Vemos en algunas casas la fotografía de una misma persona cuando era niño de pocos años -o de pocos meses; incluso pocos días- y otra fotografía de la misma persona en su edad actual, tal vez de varias décadas. La imagen que presenta es completamente distinta: a la tersura de la piel del pequeño responde en el mayor una cara con la piel bastante menos tersa y, a veces, hasta cubierta de arrugas delatoras del tiempo pasado. Miramos las fotografías y decimos -mentalmente o en voz alta-: ¡Cómo ha pasado el tiempo!

De la misma manera ocurre en publicaciones dedicadas a la biografía de personajes célebres por algún motivo; o de personas no tan célebres que, por cualquier circunstancia, se consideran interesantes para el público que va a mirar la publicación. Nos presentan al personaje en la cuna, o en brazos de alguno de sus familiares. Y, tal vez, van siguiendo la trayectoria de esa persona, por sus años de escolar, de bachiller, de universitario? Sin lugar a dudas conocemos la diferencia que se va reflejando en los distintos momentos de la vida de esa persona.

De igual manera ocurre cuando en la Historia Sagrada o en cualquier otro libro nos presentan la biografía de Jesús de Nazareth. No es igual el Jesús que aparece en brazos de Simeón el día de su circuncisión; o el que asustó a sus padres por su ausencia no esperada, hallado después en el templo de Jerusalén, que el que recorría los caminos y las aldeas de Galilea o Judea. Y eso que la vida de Jesús duró solo 33 años, desde su nacimiento en Belén y su infancia y adolescencia en la entonces pequeñísima Nazareth y la plenitud de sus treinta años cuando recorría lo que se ha llamado Tierra Santa, precisamente porque la hollaron sus sagrados pies. Incluso nuestra imaginación es capaz de forjarnos una imagen de un Jesús sexagenario, con su barba y cabello plateados y las señales de un imposible tiempo pasado por aquel cuerpo que quiso adoptar el Hijo de Dios, para que fuera sacrificado en el Gólgota en sustitución de los hombres prevaricadores en el Paraíso.

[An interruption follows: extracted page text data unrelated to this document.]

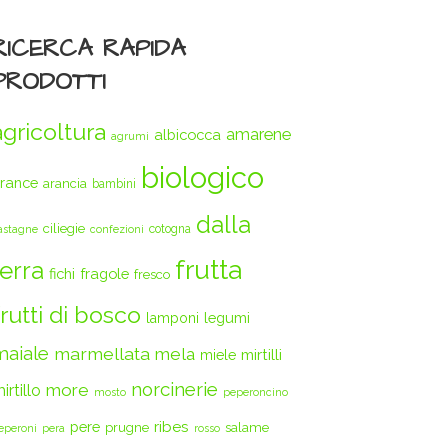
RICERCA RAPIDA
PRODOTTI
agricoltura
amarene
albicocca
agrumi
biologico
rance
arancia
bambini
dalla
ciliegie
cotogna
astagne
confezioni
frutta
terra
fichi
fragole
fresco
frutti di bosco
legumi
lamponi
maiale
marmellata
mela
mirtilli
miele
norcinerie
more
irtillo
mosto
peperoncino
ribes
pere
prugne
salame
eperoni
pera
rosso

En estos días, igual que desde hace muchísimos años -siglos incluso-, celebramos la Navidad; para los cristianos se repite todos los años el nacimiento del Niño Jesús. Proliferan los belenes en toda la Cristiandad y, sobre todo, en este nuestro mundo mediterráneo latino. Y eso con sus particularidades dictadas por la creencia total o fragmentada del misterio. A mi avanzada edad, alguien me ha hecho notar, en publicaciones respetables, cómo en pueblos situados más al norte, no es igual el papel atribuido a san José que el que nos dice el Evangelio y nuestros nacimientos mediterráneos pregonan. Es significativo cómo, en aquellos nacimientos, José permanece algo apartado del grupo íntimo que forman la Virgen y el Niño.

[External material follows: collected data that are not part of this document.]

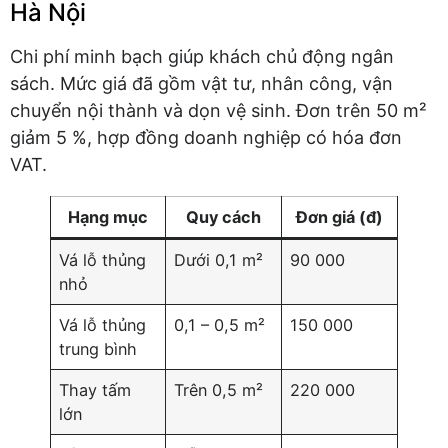
Hà Nội
Chi phí minh bạch giúp khách chủ động ngân
sách. Mức giá đã gồm vật tư, nhân công, vận
chuyển nội thành và dọn vệ sinh. Đơn trên 50 m²
giảm 5 %, hợp đồng doanh nghiệp có hóa đơn
VAT.
Hạng mục
Quy cách
Đơn giá (đ)
Vá lỗ thủng
Dưới 0,1 m²
90 000
nhỏ
Vá lỗ thủng
0,1 – 0,5 m²
150 000
trung bình
Thay tấm
Trên 0,5 m²
220 000
lớn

Pero mi interés del momento me lleva a un detalle fundamental. Cualquiera de nosotros podemos formularnos la pregunta a la que hemos respondido en el párrafo primero: "¿Cuántos años han transcurrido desde que nació Jesús en Belén y el momento actual?" La friolera de 2015 años, nos dice el calendario. Sin embargo el Niño Jesús que contemplamos en la parroquia y en tantos belenes como admiramos en una ciudad grande nos aparece como un recién nacido. La realidad visible no responde a la ficción que hemos supuesto líneas arriba. ¿Es eso un milagro? El verdadero milagro no es que nos presenten en los nacimientos un bebé igual todos los años. El verdadero milagro es que todos lo admitimos tal y como nos lo ofrecen y a nadie se nos ocurre atribuir una gran mentira a la liturgia anual de la Iglesia. Admitimos como moneda de cambio que una persona nacida hace 2015 años comparezca ante nuestra presencia como recién nacido; y, si me apuran, como si hubiera nacido en nuestra residencia esta noche (escribo el 24 de diciembre) en lugar de haberlo hecho hace 2015 años en Belén, entonces minúscula aldea y ahora gran ciudad moderna. Hasta aquello es diferente: entonces sucedió en un establo; ahora el lugar del nacimiento se nos presenta como un oscuro y pequeño rincón (casi ridículo) en el subsuelo de una gran iglesia muy adornada con numerosas y fastuosas lámparas.